··· Data records ···
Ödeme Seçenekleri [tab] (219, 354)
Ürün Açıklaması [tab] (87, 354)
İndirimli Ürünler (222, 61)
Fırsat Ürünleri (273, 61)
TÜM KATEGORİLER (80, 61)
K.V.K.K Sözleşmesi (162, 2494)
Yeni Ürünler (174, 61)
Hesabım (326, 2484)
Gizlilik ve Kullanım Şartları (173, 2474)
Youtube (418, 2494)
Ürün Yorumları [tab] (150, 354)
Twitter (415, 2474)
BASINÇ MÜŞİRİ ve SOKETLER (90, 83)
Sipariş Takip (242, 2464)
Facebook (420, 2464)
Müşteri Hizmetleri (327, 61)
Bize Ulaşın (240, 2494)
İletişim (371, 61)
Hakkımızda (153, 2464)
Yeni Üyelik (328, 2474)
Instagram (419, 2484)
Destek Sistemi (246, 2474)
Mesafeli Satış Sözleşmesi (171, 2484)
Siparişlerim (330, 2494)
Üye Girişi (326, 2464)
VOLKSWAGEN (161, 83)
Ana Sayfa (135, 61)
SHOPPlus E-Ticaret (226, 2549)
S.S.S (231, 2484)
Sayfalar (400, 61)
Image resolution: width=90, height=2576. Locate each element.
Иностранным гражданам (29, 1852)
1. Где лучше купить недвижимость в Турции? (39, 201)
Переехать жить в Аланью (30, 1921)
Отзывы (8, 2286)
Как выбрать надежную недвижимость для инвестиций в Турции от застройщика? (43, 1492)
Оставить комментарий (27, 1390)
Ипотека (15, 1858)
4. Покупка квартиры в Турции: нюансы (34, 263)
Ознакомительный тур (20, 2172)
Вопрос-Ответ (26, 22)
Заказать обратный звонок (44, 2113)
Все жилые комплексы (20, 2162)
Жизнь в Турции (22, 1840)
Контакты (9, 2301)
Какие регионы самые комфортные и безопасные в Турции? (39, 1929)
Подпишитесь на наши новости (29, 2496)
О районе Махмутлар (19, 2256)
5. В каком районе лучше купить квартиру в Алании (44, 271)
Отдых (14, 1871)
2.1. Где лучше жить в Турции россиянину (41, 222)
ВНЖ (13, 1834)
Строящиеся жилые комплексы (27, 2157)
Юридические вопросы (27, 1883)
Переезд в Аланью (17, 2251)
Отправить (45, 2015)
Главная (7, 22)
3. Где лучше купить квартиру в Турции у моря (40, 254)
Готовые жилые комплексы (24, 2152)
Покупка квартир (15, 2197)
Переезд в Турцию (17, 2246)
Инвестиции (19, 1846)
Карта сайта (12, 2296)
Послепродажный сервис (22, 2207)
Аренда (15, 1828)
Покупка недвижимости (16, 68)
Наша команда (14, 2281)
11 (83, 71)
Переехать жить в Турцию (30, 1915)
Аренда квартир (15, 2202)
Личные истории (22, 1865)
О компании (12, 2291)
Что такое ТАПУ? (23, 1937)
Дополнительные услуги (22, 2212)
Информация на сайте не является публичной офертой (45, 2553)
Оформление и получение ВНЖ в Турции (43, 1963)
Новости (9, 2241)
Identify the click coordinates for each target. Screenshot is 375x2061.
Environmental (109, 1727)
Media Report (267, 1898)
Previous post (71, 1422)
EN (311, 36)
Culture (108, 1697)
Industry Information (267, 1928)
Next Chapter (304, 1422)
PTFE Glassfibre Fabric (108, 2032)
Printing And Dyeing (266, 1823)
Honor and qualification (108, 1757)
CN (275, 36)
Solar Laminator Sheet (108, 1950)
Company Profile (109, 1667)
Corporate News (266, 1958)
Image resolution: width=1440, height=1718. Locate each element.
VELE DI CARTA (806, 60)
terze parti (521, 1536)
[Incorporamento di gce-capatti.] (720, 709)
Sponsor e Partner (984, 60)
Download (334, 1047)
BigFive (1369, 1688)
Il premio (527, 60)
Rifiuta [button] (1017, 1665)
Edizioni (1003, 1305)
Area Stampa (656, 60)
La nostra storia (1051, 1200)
···
There is a line with "Главная (7, 22)" and a line with "Il premio (527, 60)" above. Copy exactly those two lines and all lines between them, with nothing else.

Главная (7, 22)
3. Где лучше купить квартиру в Турции у моря (40, 254)
Готовые жилые комплексы (24, 2152)
Покупка квартир (15, 2197)
Переезд в Турцию (17, 2246)
Инвестиции (19, 1846)
Карта сайта (12, 2296)
Послепродажный сервис (22, 2207)
Аренда (15, 1828)
Покупка недвижимости (16, 68)
Наша команда (14, 2281)
11 (83, 71)
Переехать жить в Турцию (30, 1915)
Аренда квартир (15, 2202)
Личные истории (22, 1865)
О компании (12, 2291)
Что такое ТАПУ? (23, 1937)
Дополнительные услуги (22, 2212)
Информация на сайте не является публичной офертой (45, 2553)
Оформление и получение ВНЖ в Турции (43, 1963)
Новости (9, 2241)
Identify the click coordinates for each target. Screenshot is 375x2061.
Environmental (109, 1727)
Media Report (267, 1898)
Previous post (71, 1422)
EN (311, 36)
Culture (108, 1697)
Industry Information (267, 1928)
Next Chapter (304, 1422)
PTFE Glassfibre Fabric (108, 2032)
Printing And Dyeing (266, 1823)
Honor and qualification (108, 1757)
CN (275, 36)
Solar Laminator Sheet (108, 1950)
Company Profile (109, 1667)
Corporate News (266, 1958)
Image resolution: width=1440, height=1718. Locate each element.
VELE DI CARTA (806, 60)
terze parti (521, 1536)
[Incorporamento di gce-capatti.] (720, 709)
Sponsor e Partner (984, 60)
Download (334, 1047)
BigFive (1369, 1688)
Il premio (527, 60)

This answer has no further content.